**TASK PROMPT:**
Down to the last line, print the data that follows exactly, without its pictures.

Page-level text extractions:
◆ ◆ ◆ ◆ ◆
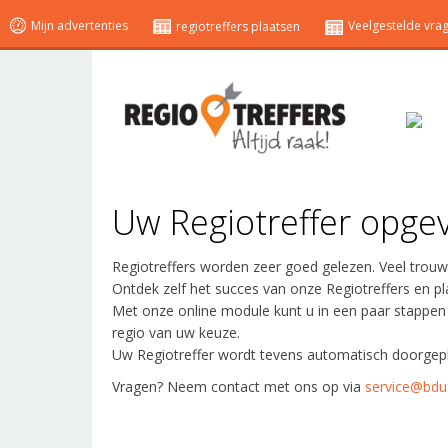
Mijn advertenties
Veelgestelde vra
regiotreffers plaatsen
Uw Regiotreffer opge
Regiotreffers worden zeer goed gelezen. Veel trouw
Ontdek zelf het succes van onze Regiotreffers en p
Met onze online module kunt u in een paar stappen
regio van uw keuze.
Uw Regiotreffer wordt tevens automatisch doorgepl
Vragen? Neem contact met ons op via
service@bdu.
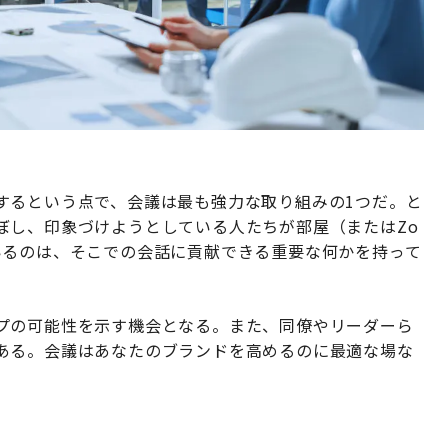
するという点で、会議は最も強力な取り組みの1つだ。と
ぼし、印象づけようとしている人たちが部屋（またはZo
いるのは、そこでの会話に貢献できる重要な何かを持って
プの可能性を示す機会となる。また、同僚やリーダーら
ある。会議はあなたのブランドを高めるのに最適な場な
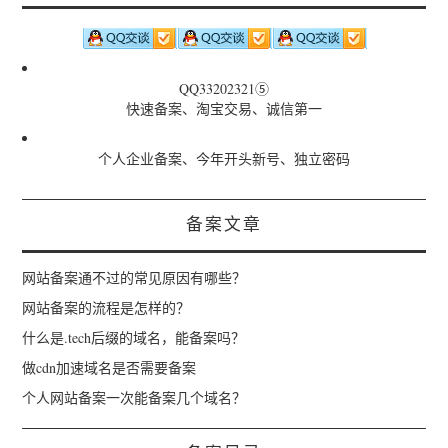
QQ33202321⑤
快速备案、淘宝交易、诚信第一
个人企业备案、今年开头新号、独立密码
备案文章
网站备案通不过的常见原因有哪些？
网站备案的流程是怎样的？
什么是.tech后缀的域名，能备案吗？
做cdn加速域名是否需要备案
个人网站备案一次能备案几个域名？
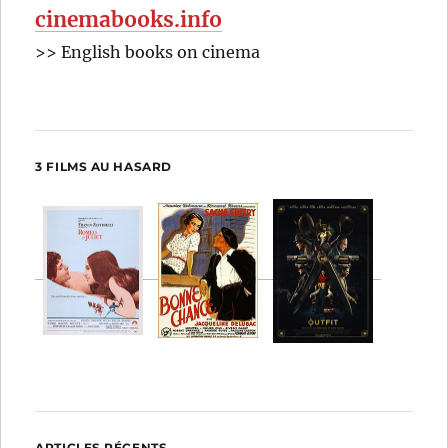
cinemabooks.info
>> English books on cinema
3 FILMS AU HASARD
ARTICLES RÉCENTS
◆ ◆ ◆ ◆ ◆
**WORKED SOLUTION:**
Mijn advertenties
Veelgestelde vra
regiotreffers plaatsen
Uw Regiotreffer opge
Regiotreffers worden zeer goed gelezen. Veel trouw
Ontdek zelf het succes van onze Regiotreffers en p
Met onze online module kunt u in een paar stappen
regio van uw keuze.
Uw Regiotreffer wordt tevens automatisch doorgepl
Vragen? Neem contact met ons op via
service@bdu.
するという点で、会議は最も強力な取り組みの1つだ。と
ぼし、印象づけようとしている人たちが部屋（またはZo
いるのは、そこでの会話に貢献できる重要な何かを持って
プの可能性を示す機会となる。また、同僚やリーダーら
ある。会議はあなたのブランドを高めるのに最適な場な
QQ33202321⑤
快速备案、淘宝交易、诚信第一
个人企业备案、今年开头新号、独立密码
备案文章
网站备案通不过的常见原因有哪些？
网站备案的流程是怎样的？
什么是.tech后缀的域名，能备案吗？
做cdn加速域名是否需要备案
个人网站备案一次能备案几个域名？
cinemabooks.info
>> English books on cinema
3 FILMS AU HASARD
ARTICLES RÉCENTS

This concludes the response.